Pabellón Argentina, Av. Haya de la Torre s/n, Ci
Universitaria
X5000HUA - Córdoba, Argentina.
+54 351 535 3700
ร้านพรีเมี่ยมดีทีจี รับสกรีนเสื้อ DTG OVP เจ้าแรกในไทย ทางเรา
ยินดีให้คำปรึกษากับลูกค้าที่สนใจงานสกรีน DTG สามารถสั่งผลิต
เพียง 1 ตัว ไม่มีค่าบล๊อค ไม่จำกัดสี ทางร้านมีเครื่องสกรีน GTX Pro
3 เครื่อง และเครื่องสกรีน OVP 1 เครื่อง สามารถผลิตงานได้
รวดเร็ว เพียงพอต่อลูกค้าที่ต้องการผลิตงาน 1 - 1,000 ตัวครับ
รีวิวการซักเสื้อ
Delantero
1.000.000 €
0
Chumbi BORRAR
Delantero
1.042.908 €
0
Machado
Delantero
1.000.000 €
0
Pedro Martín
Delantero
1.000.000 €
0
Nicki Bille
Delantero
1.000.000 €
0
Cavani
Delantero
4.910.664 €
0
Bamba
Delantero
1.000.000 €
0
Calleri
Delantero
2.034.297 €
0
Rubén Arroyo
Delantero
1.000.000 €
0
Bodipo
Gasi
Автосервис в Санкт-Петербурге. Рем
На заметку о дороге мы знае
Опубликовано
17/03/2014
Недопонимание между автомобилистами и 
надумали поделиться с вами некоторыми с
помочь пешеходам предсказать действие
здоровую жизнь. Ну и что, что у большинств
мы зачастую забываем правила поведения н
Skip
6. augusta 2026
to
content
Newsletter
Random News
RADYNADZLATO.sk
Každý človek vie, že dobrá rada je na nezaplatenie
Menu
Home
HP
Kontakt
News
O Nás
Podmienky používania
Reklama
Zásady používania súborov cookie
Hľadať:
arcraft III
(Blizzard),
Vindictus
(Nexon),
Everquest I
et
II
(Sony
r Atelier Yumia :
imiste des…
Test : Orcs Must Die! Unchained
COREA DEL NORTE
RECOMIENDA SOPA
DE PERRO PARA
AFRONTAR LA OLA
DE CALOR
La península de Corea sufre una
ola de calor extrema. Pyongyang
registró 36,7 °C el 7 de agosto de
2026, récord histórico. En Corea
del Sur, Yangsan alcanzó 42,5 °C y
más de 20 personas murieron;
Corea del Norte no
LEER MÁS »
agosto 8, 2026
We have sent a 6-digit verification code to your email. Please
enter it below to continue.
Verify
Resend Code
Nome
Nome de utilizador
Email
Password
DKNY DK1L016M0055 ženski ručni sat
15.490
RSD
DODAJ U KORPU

+--

● **Your goal**: All the lines above need to be retyped exactly, with nothing left out.

● **Solution below**:
Pabellón Argentina, Av. Haya de la Torre s/n, Ci
Universitaria
X5000HUA - Córdoba, Argentina.
+54 351 535 3700
ร้านพรีเมี่ยมดีทีจี รับสกรีนเสื้อ DTG OVP เจ้าแรกในไทย ทางเรา
ยินดีให้คำปรึกษากับลูกค้าที่สนใจงานสกรีน DTG สามารถสั่งผลิต
เพียง 1 ตัว ไม่มีค่าบล๊อค ไม่จำกัดสี ทางร้านมีเครื่องสกรีน GTX Pro
3 เครื่อง และเครื่องสกรีน OVP 1 เครื่อง สามารถผลิตงานได้
รวดเร็ว เพียงพอต่อลูกค้าที่ต้องการผลิตงาน 1 - 1,000 ตัวครับ
รีวิวการซักเสื้อ
Delantero
1.000.000 €
0
Chumbi BORRAR
Delantero
1.042.908 €
0
Machado
Delantero
1.000.000 €
0
Pedro Martín
Delantero
1.000.000 €
0
Nicki Bille
Delantero
1.000.000 €
0
Cavani
Delantero
4.910.664 €
0
Bamba
Delantero
1.000.000 €
0
Calleri
Delantero
2.034.297 €
0
Rubén Arroyo
Delantero
1.000.000 €
0
Bodipo
Gasi
Автосервис в Санкт-Петербурге. Рем
На заметку о дороге мы знае
Опубликовано
17/03/2014
Недопонимание между автомобилистами и 
надумали поделиться с вами некоторыми с
помочь пешеходам предсказать действие
здоровую жизнь. Ну и что, что у большинств
мы зачастую забываем правила поведения н
Skip
6. augusta 2026
to
content
Newsletter
Random News
RADYNADZLATO.sk
Každý človek vie, že dobrá rada je na nezaplatenie
Menu
Home
HP
Kontakt
News
O Nás
Podmienky používania
Reklama
Zásady používania súborov cookie
Hľadať:
arcraft III
(Blizzard),
Vindictus
(Nexon),
Everquest I
et
II
(Sony
r Atelier Yumia :
imiste des…
Test : Orcs Must Die! Unchained
COREA DEL NORTE
RECOMIENDA SOPA
DE PERRO PARA
AFRONTAR LA OLA
DE CALOR
La península de Corea sufre una
ola de calor extrema. Pyongyang
registró 36,7 °C el 7 de agosto de
2026, récord histórico. En Corea
del Sur, Yangsan alcanzó 42,5 °C y
más de 20 personas murieron;
Corea del Norte no
LEER MÁS »
agosto 8, 2026
We have sent a 6-digit verification code to your email. Please
enter it below to continue.
Verify
Resend Code
Nome
Nome de utilizador
Email
Password
DKNY DK1L016M0055 ženski ručni sat
15.490
RSD
DODAJ U KORPU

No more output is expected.